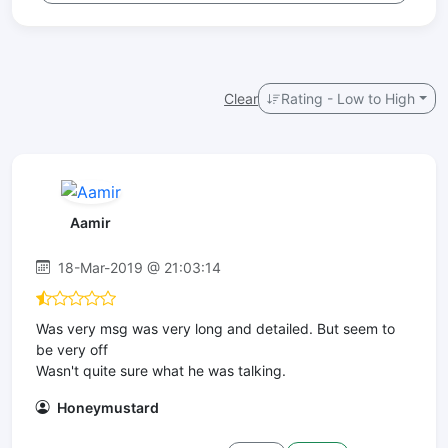
Clear
Rating - Low to High
Aamir
18-Mar-2019 @ 21:03:14
Was very msg was very long and detailed. But seem to
be very off
Wasn't quite sure what he was talking.
Honeymustard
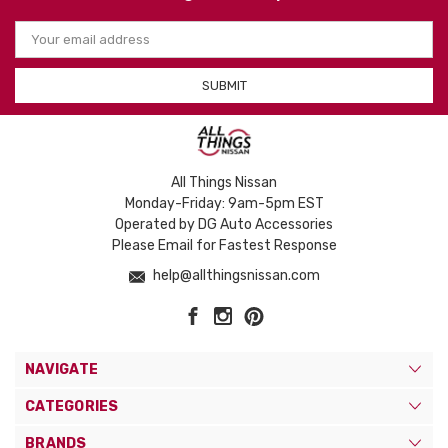
Email
Address
All Things Nissan
Monday-Friday: 9am-5pm EST
Operated by DG Auto Accessories
Please Email for Fastest Response
help@allthingsnissan.com
NAVIGATE
CATEGORIES
BRANDS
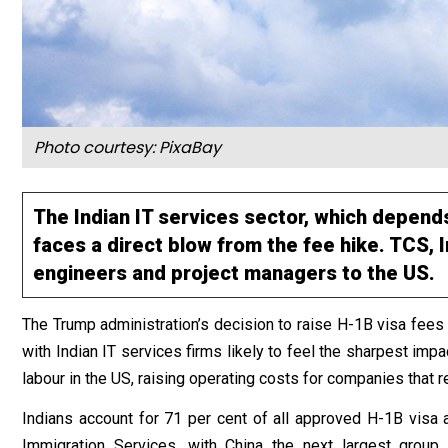
Photo courtesy: PixaBay
The Indian IT services sector, which depends
faces a direct blow from the fee hike. TCS,
engineers and project managers to the US.
The Trump administration’s decision to raise H-1B visa fees
with Indian IT services firms likely to feel the sharpest im
labour in the US, raising operating costs for companies that 
Indians account for 71 per cent of all approved H-1B visa a
Immigration Services, with China the next largest group.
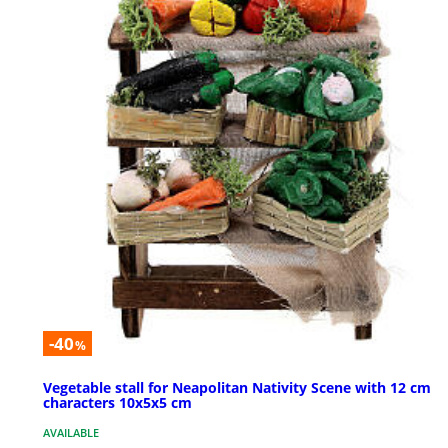
-40
%
Vegetable stall for Neapolitan Nativity Scene with 12 cm
characters 10x5x5 cm
AVAILABLE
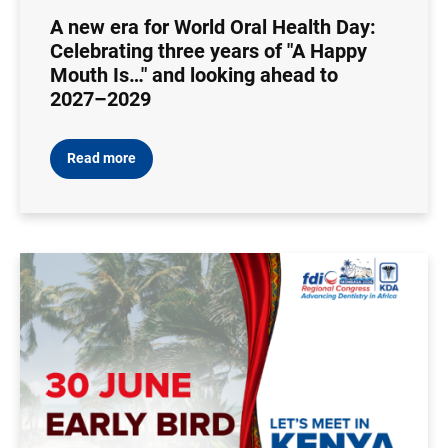
A new era for World Oral Health Day:
Celebrating three years of "A Happy
Mouth Is…" and looking ahead to
2027–2029
Read more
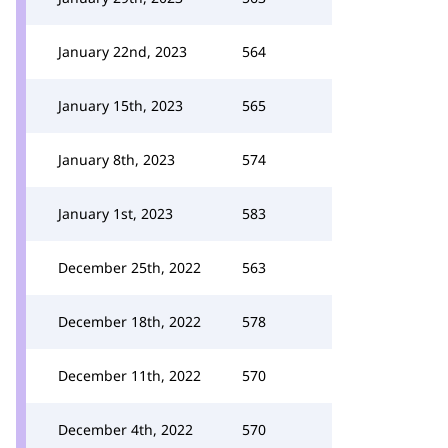
January 22nd, 2023
564
January 15th, 2023
565
January 8th, 2023
574
January 1st, 2023
583
December 25th, 2022
563
December 18th, 2022
578
December 11th, 2022
570
December 4th, 2022
570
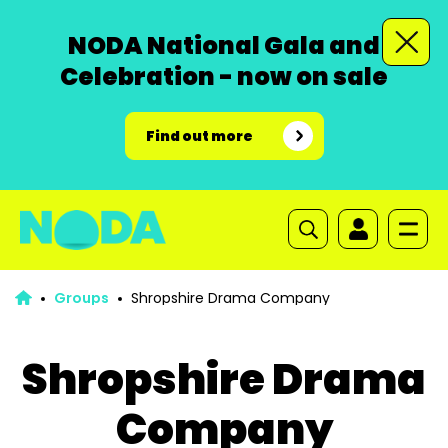
NODA National Gala and
Celebration - now on sale
Find out more
Groups
Shropshire Drama Company
Shropshire Drama
Company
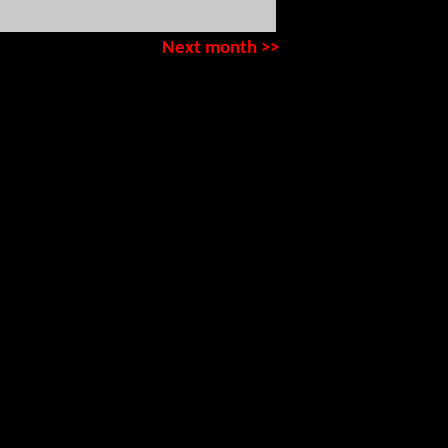
Next month >>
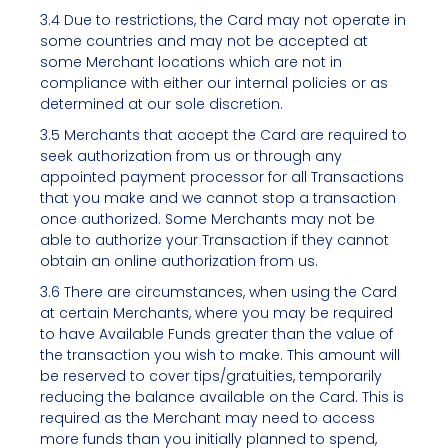
3.4 Due to restrictions, the Card may not operate in
some countries and may not be accepted at
some Merchant locations which are not in
compliance with either our internal policies or as
determined at our sole discretion.
3.5 Merchants that accept the Card are required to
seek authorization from us or through any
appointed payment processor for all Transactions
that you make and we cannot stop a transaction
once authorized. Some Merchants may not be
able to authorize your Transaction if they cannot
obtain an online authorization from us.
3.6 There are circumstances, when using the Card
at certain Merchants, where you may be required
to have Available Funds greater than the value of
the transaction you wish to make. This amount will
be reserved to cover tips/gratuities, temporarily
reducing the balance available on the Card. This is
required as the Merchant may need to access
more funds than you initially planned to spend,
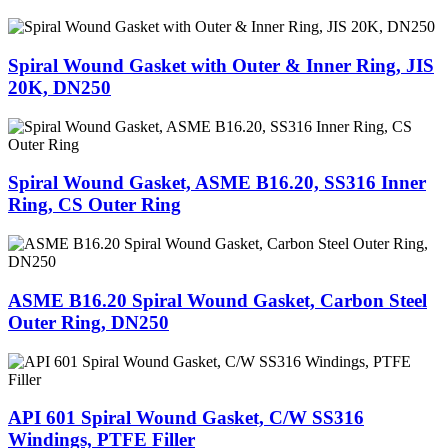
Spiral Wound Gasket with Outer & Inner Ring, JIS
20K, DN250
Spiral Wound Gasket, ASME B16.20, SS316 Inner
Ring, CS Outer Ring
ASME B16.20 Spiral Wound Gasket, Carbon Steel
Outer Ring, DN250
API 601 Spiral Wound Gasket, C/W SS316
Windings, PTFE Filler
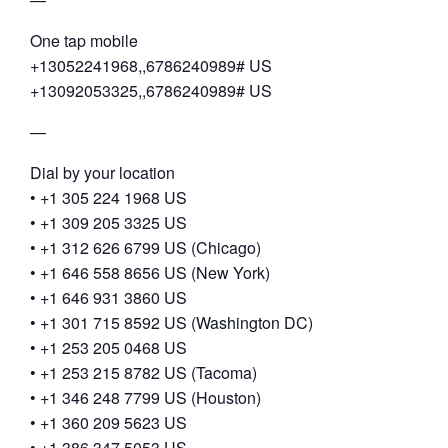
One tap mobile
+13052241968,,6786240989# US
+13092053325,,6786240989# US
—
Dial by your location
• +1 305 224 1968 US
• +1 309 205 3325 US
• +1 312 626 6799 US (Chicago)
• +1 646 558 8656 US (New York)
• +1 646 931 3860 US
• +1 301 715 8592 US (Washington DC)
• +1 253 205 0468 US
• +1 253 215 8782 US (Tacoma)
• +1 346 248 7799 US (Houston)
• +1 360 209 5623 US
• +1 386 347 5053 US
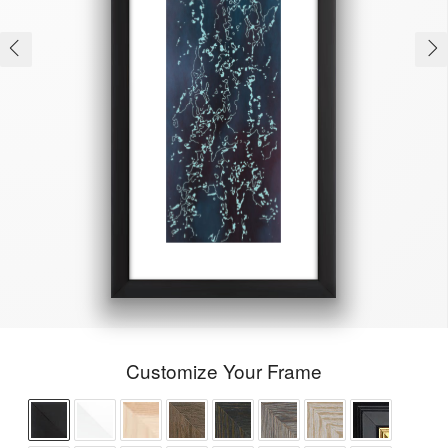
Customize Your Frame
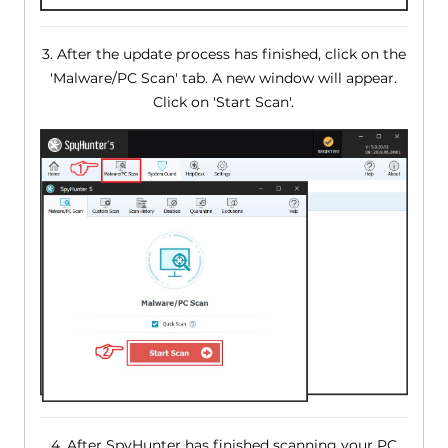
3. After the update process has finished, click on the
'Malware/PC Scan' tab. A new window will appear.
Click on 'Start Scan'.
4. After SpyHunter has finished scanning your PC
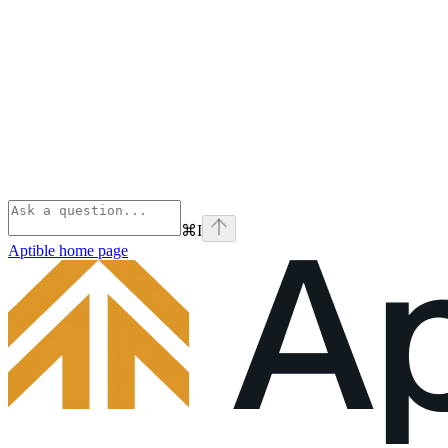
⌘
I
Aptible
home page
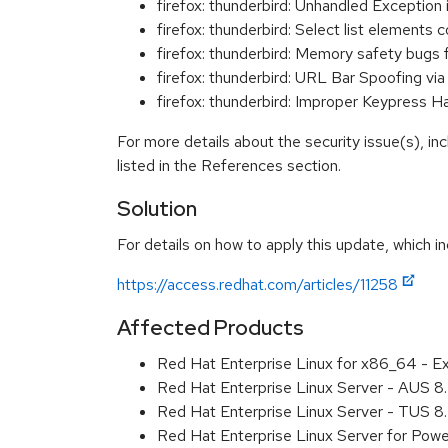
firefox: thunderbird: Unhandled Exceptio
firefox: thunderbird: Select list element
firefox: thunderbird: Memory safety bugs 
firefox: thunderbird: URL Bar Spoofing 
firefox: thunderbird: Improper Keypress 
For more details about the security issue(s), i
listed in the References section.
Solution
For details on how to apply this update, which in
https://access.redhat.com/articles/11258
Affected Products
Red Hat Enterprise Linux for x86_64 - E
Red Hat Enterprise Linux Server - AUS 
Red Hat Enterprise Linux Server - TUS 
Red Hat Enterprise Linux Server for Pow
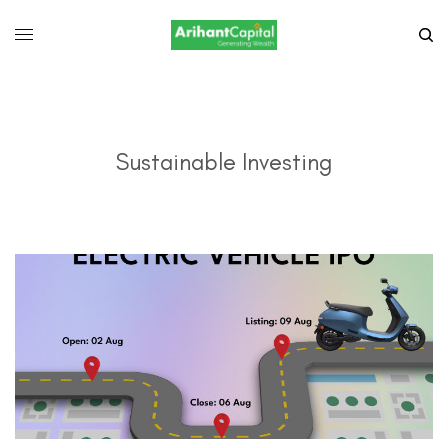
Sustainable Investing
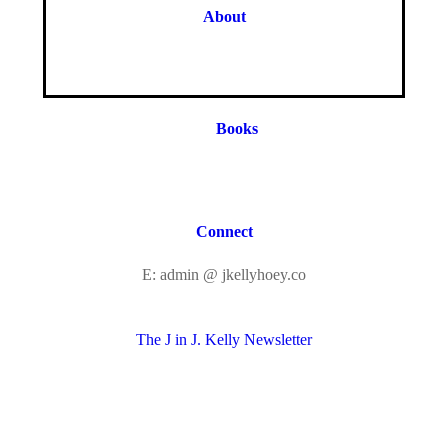
About
Books
Connect
E: admin @ jkellyhoey.co
The J in J. Kelly Newsletter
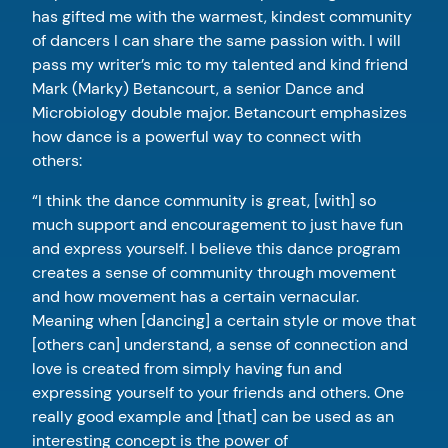
has gifted me with the warmest, kindest community
of dancers I can share the same passion with. I will
pass my writer’s mic to my talented and kind friend
Mark (Marky) Betancourt, a senior Dance and
Microbiology double major. Betancourt emphasizes
how dance is a powerful way to connect with
others:
“I think the dance community is great, [with] so
much support and encouragement to just have fun
and express yourself. I believe this dance program
creates a sense of community through movement
and how movement has a certain vernacular.
Meaning when [dancing] a certain style or move that
[others can] understand, a sense of connection and
love is created from simply having fun and
expressing yourself to your friends and others. One
really good example and [that] can be used as an
interesting concept is the power of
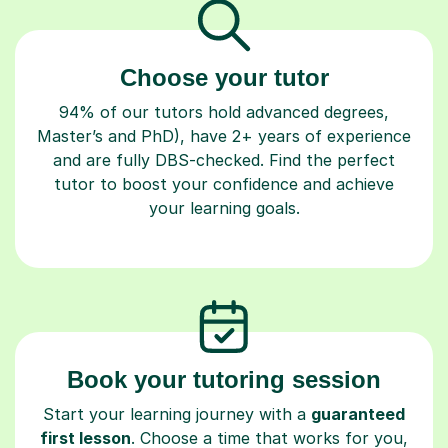
Choose your tutor
94% of our tutors hold advanced degrees,
Master’s and PhD), have 2+ years of experience
and are fully DBS-checked. Find the perfect
tutor to boost your confidence and achieve
your learning goals.
Book your tutoring session
Start your learning journey with a
guaranteed
first lesson
. Choose a time that works for you,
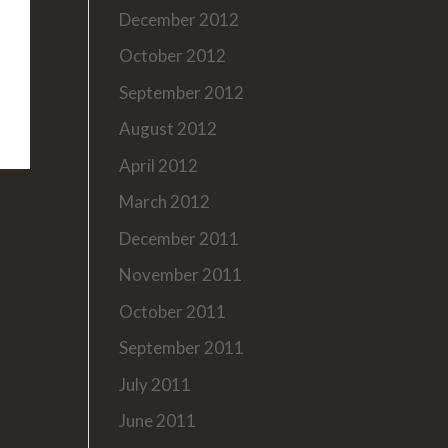
December 2012
October 2012
September 2012
August 2012
April 2012
March 2012
December 2011
November 2011
October 2011
September 2011
July 2011
June 2011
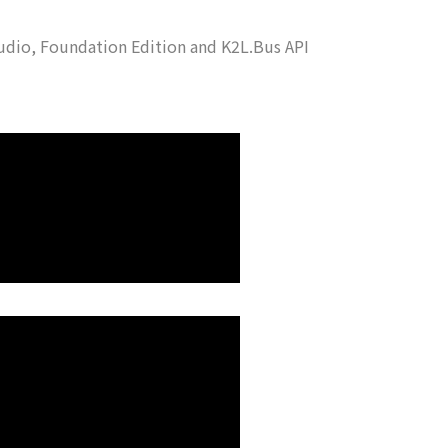
udio, Foundation Edition and K2L.Bus API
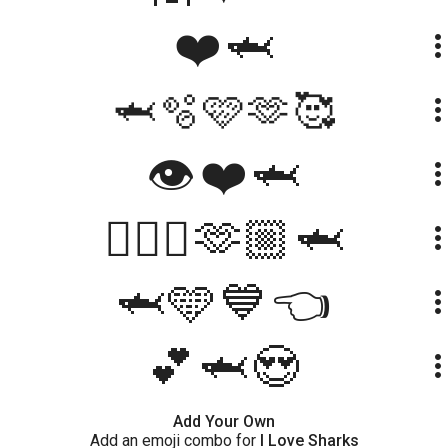
❤️🦈
more_ve
🦈🫧🩷🫶🥰
more_ve
👁❤🦈
more_ve
🙋🏻‍♀️🫶🏼🦈
more_ve
🦈🩵💙👈
more_ve
💕🦈😍
more_ve
Add Your Own
Add an emoji combo for
I Love Sharks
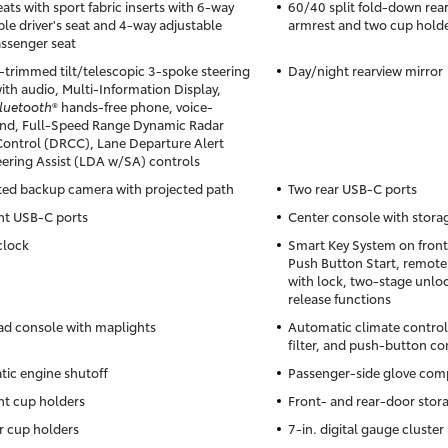
ats with sport fabric inserts with 6-way
60/40 split fold-down rear
ble driver's seat and 4-way adjustable
armrest and two cup hold
assenger seat
-trimmed tilt/telescopic 3-spoke steering
Day/night rearview mirror
ith audio, Multi-Information Display,
luetooth
® hands-free phone, voice-
d, Full-Speed Range Dynamic Radar
Control (DRCC), Lane Departure Alert
eering Assist (LDA w/SA) controls
ted backup camera with projected path
Two rear USB-C ports
nt USB-C ports
Center console with stor
clock
Smart Key System on front
Push Button Start, remote
with lock, two-stage unloc
release functions
d console with maplights
Automatic climate control
filter, and push-button co
ic engine shutoff
Passenger-side glove co
nt cup holders
Front- and rear-door stor
r cup holders
7-in. digital gauge cluster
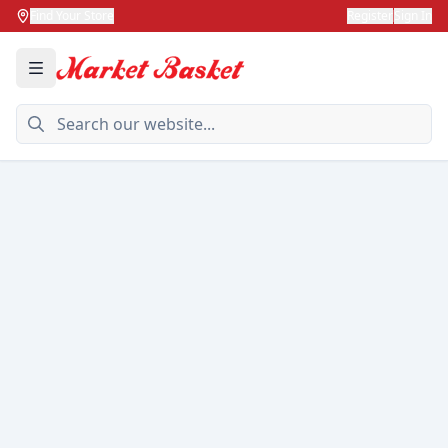
Find Your Store
Register
Sign In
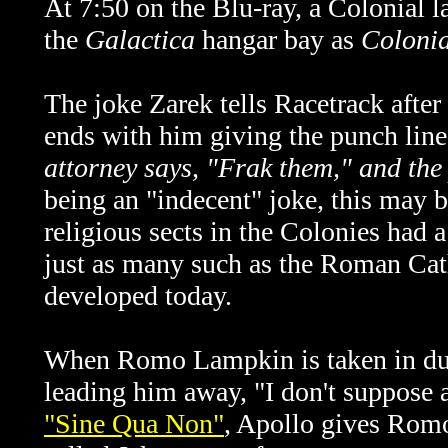
At 7:50 on the Blu-ray, a Colonial l
the
Galactica
hangar bay as
Coloni
The joke Zarek tells Racetrack after
ends with him giving the punch line
attorney says, "Frak them," and the
being an "indecent" joke, this may b
religious sects in the Colonies had a
just as many such as the Roman Cat
developed today.
When Romo Lampkin is taken in duri
leading him away, "I don't suppose 
"Sine Qua Non"
, Apollo gives Romo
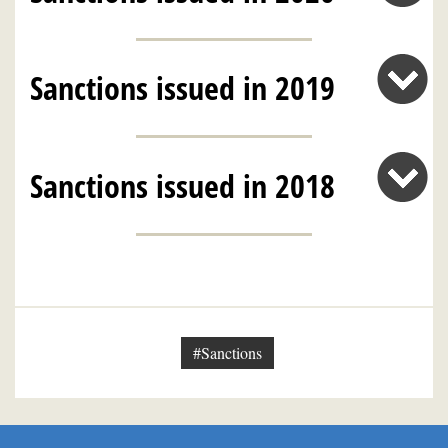
Sanctions issued in 2019
Sanctions issued in 2018
#Sanctions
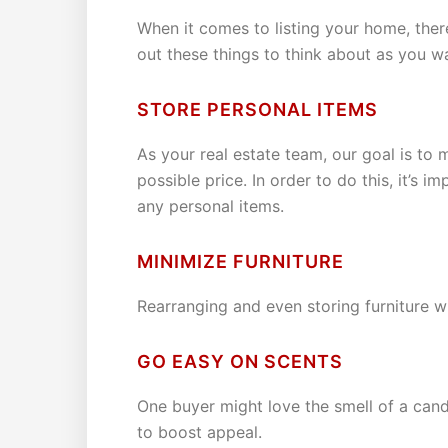
When it comes to listing your home, there
out these things to think about as you w
STORE PERSONAL ITEMS
As your real estate team, our goal is to 
possible price. In order to do this, it’s
any personal items.
MINIMIZE FURNITURE
Rearranging and even storing furniture w
GO EASY ON SCENTS
One buyer might love the smell of a candl
to boost appeal.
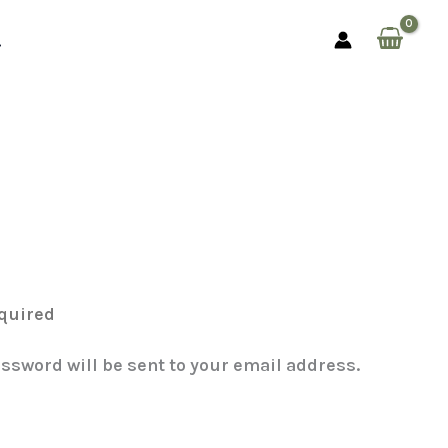
assword will be sent to your email address.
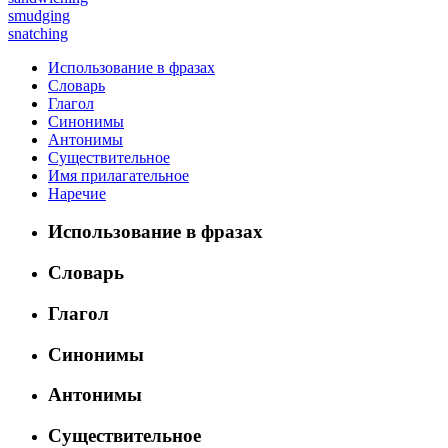
smudging
snatching
Использование в фразах
Словарь
Глагол
Синонимы
Антонимы
Существительное
Имя прилагательное
Наречие
Использование в фразах
Словарь
Глагол
Синонимы
Антонимы
Существительное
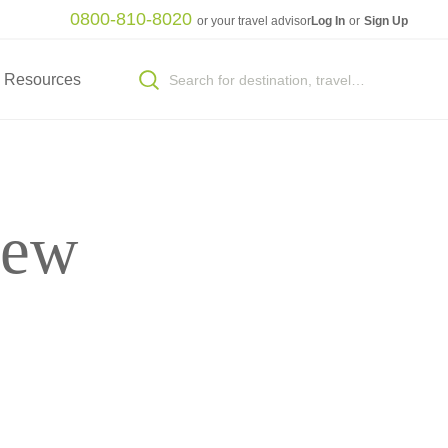
0800-810-8020
or your travel advisor
Log In
or
Sign Up
Resources
New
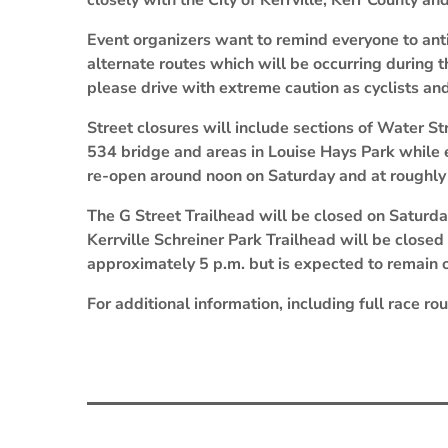
closely with the City of Kerrville, Kerr County a
Event organizers want to remind everyone to anti
alternate routes which will be occurring during t
please drive with extreme caution as cyclists an
Street closures will include sections of Water S
534 bridge and areas in Louise Hays Park while ev
re-open around noon on Saturday and at roughly
The G Street Trailhead will be closed on Saturda
Kerrville Schreiner Park Trailhead will be closed
approximately 5 p.m. but is expected to remain 
For additional information, including full race ro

▶ **Work instructions**
Look above for the line with "ASME B16.20 Spiral Wound Gasket, Carbon Steel"; quote it and every line after it, stopping after the line with "US (New York)", exactly, with nothing added and without pictures.

▶ **Exercise response**
ASME B16.20 Spiral Wound Gasket, Carbon Steel
Outer Ring, DN250
API 601 Spiral Wound Gasket, C/W SS316
Windings, PTFE Filler
One tap mobile
+13052241968,,6786240989# US
+13092053325,,6786240989# US
—
Dial by your location
• +1 305 224 1968 US
• +1 309 205 3325 US
• +1 312 626 6799 US (Chicago)
• +1 646 558 8656 US (New York)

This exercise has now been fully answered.